8 habits paramedics take home with them
How many of these habits have you developed and carry with you off-duty?
By Sean Eddy
While EMS is a constantly changing industry full of daily surprises, we still have our fair share of activities that never change. It can be a tough line of work to get used to, but once we get “broken in,” we find ourselves carrying home habits that never seem to go away, even long after retirement.

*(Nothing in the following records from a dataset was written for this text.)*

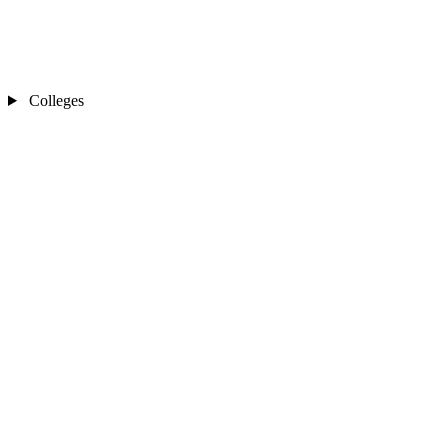
Colleges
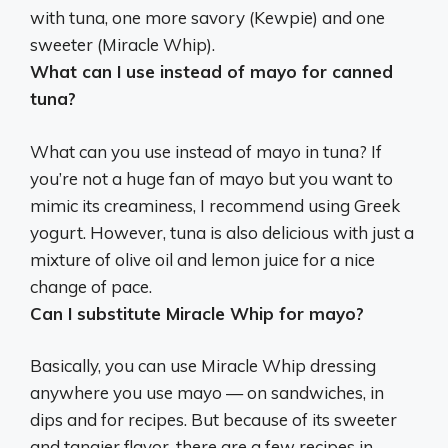
with tuna,
one more savory (Kewpie) and one
sweeter (Miracle Whip)
.
What can I use instead of mayo for canned
tuna?
What can you use instead of mayo in tuna? If
you’re not a huge fan of mayo but you want to
mimic its creaminess, I recommend using
Greek
yogurt
. However, tuna is also delicious with just a
mixture of olive oil and lemon juice for a nice
change of pace.
Can I substitute Miracle Whip for mayo?
Basically,
you can use Miracle Whip dressing
anywhere you use mayo
— on sandwiches, in
dips and for recipes. But because of its sweeter
and tangier flavor, there are a few recipes in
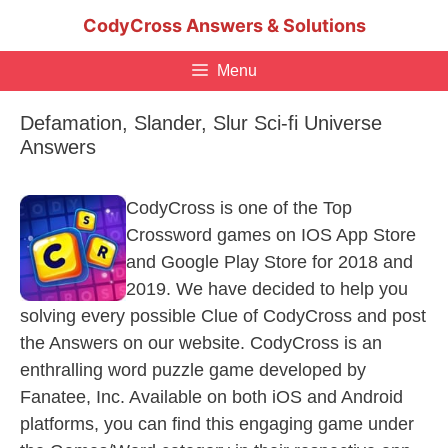
Skip
CodyCross Answers & Solutions
to
content
Menu
Defamation, Slander, Slur Sci-fi Universe
Answers
CodyCross is one of the Top
Crossword games on IOS App Store
and Google Play Store for 2018 and
2019. We have decided to help you
solving every possible Clue of CodyCross and post
the Answers on our website. CodyCross is an
enthralling word puzzle game developed by
Fanatee, Inc. Available on both iOS and Android
platforms, you can find this engaging game under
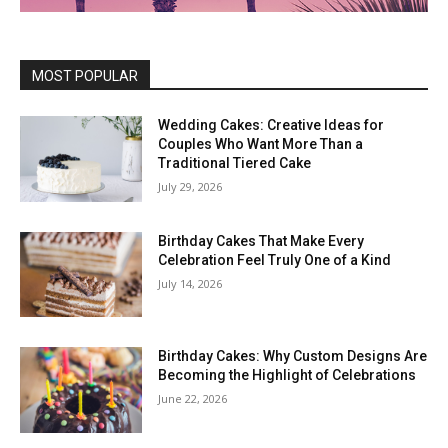
MOST POPULAR
Wedding Cakes: Creative Ideas for
Couples Who Want More Than a
Traditional Tiered Cake
July 29, 2026
Birthday Cakes That Make Every
Celebration Feel Truly One of a Kind
July 14, 2026
Birthday Cakes: Why Custom Designs Are
Becoming the Highlight of Celebrations
June 22, 2026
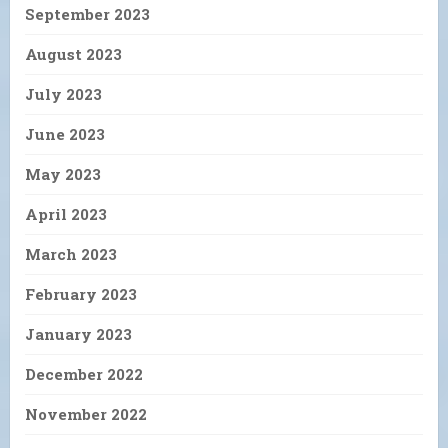
September 2023
August 2023
July 2023
June 2023
May 2023
April 2023
March 2023
February 2023
January 2023
December 2022
November 2022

Researchers at one point discovered that it takes 66 days to develop a habit, so you can only imagine how 10 to 20 years of working EMS can hard-wire these things into our brains. While I could essentially write a book listing all the habits we take home with us, I managed to narrow it down to my top 8:
1. Inhaling Food
It doesn‘t matter if we work in a busy or slow system, the fear of eating a cold or reheated meal is real. I‘ve said there are two ways to summon the Call Gods: Close your eyes to get some sleep and sit down to eat a meal. It never fails. I have been told by countless people in my personal life that I inhale food faster than a shop vacuum.
2. Noticing Veins
We like to think one step ahead when we're performing initial assessments on our patients. Within the first 20 seconds of meeting someone, we‘ve established if they‘re breathing adequately, circulating an adequate amount of oxygen and functioning correctly neurologically. We often like to think ahead to our treatment plans, so we find ourselves glancing at our patient's arms to figure out if they‘re going to be a difficult IV stick. This is something that I just can‘t help do with every single ever-loving person I meet.
3. Scanning Rooms
When we show up at a house (or any scene for that matter), we immediately start scanning the room for safety hazards and clues as to what could have caused the patient‘s illness or injury. Is the patient a smoker? Do they have any medications lying around? Any drugs or alcohol? What are their living conditions like? When I walk into a house that I‘ve never been in before, I just can‘t help but “scan” the place. The good news is, if you‘ve invited me to your house, the chances are strong that 75 percent of houses I walked into recently were beyond disgusting. Based on the sliding scale, I‘m going to immediately notice how “clean” and “well kept” your place is.
4. Advising “In District”
I did this for the longest time every time I drove past the county line. I'd reach for the radio in my personal vehicle that doesn‘t exist to advise dispatch that I‘m back in our response area. Advancements in mobile computer technology have essentially eliminated the need to do this, so I have slowly found this habit dying a peaceful and much-needed death. That doesn‘t mean that its ghost doesn‘t pop in for a surprise visit every now and then.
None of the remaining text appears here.